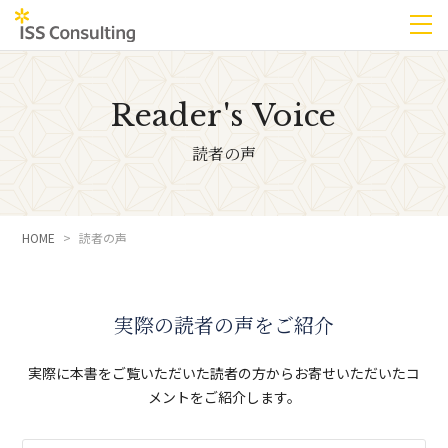
Reader's Voice
読者の声
HOME
読者の声
実際の読者の声をご紹介
実際に本書をご覧いただいた読者の方からお寄せいただいたコ
メントをご紹介します。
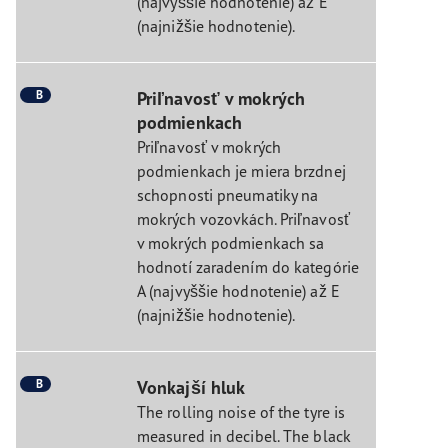
(najvyššie hodnotenie) až E
(najnižšie hodnotenie).
B
Priľnavosť v mokrých
podmienkach
Priľnavosť v mokrých
podmienkach je miera brzdnej
schopnosti pneumatiky na
mokrých vozovkách. Priľnavosť
v mokrých podmienkach sa
hodnotí zaradením do kategórie
A (najvyššie hodnotenie) až E
(najnižšie hodnotenie).
B
Vonkajší hluk
The rolling noise of the tyre is
measured in decibel. The black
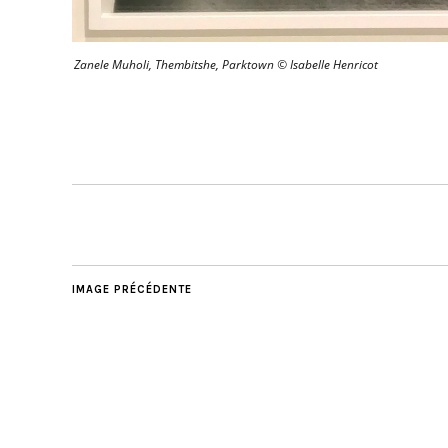
Zanele Muholi, Thembitshe, Parktown © Isabelle Henricot
IMAGE PRÉCÉDENTE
-------
Only the pictures are to be left out; all other material is to be output exactly.

Reader's Voice
読者の声
HOME
読者の声
実際の読者の声をご紹介
実際に本書をご覧いただいた読者の方からお寄せいただいたコ
メントをご紹介します。
(najvyššie hodnotenie) až E
(najnižšie hodnotenie).
B
Priľnavosť v mokrých
podmienkach
Priľnavosť v mokrých
podmienkach je miera brzdnej
schopnosti pneumatiky na
mokrých vozovkách. Priľnavosť
v mokrých podmienkach sa
hodnotí zaradením do kategórie
A (najvyššie hodnotenie) až E
(najnižšie hodnotenie).
B
Vonkajší hluk
The rolling noise of the tyre is
measured in decibel. The black
Zanele Muholi, Thembitshe, Parktown © Isabelle Henricot
IMAGE PRÉCÉDENTE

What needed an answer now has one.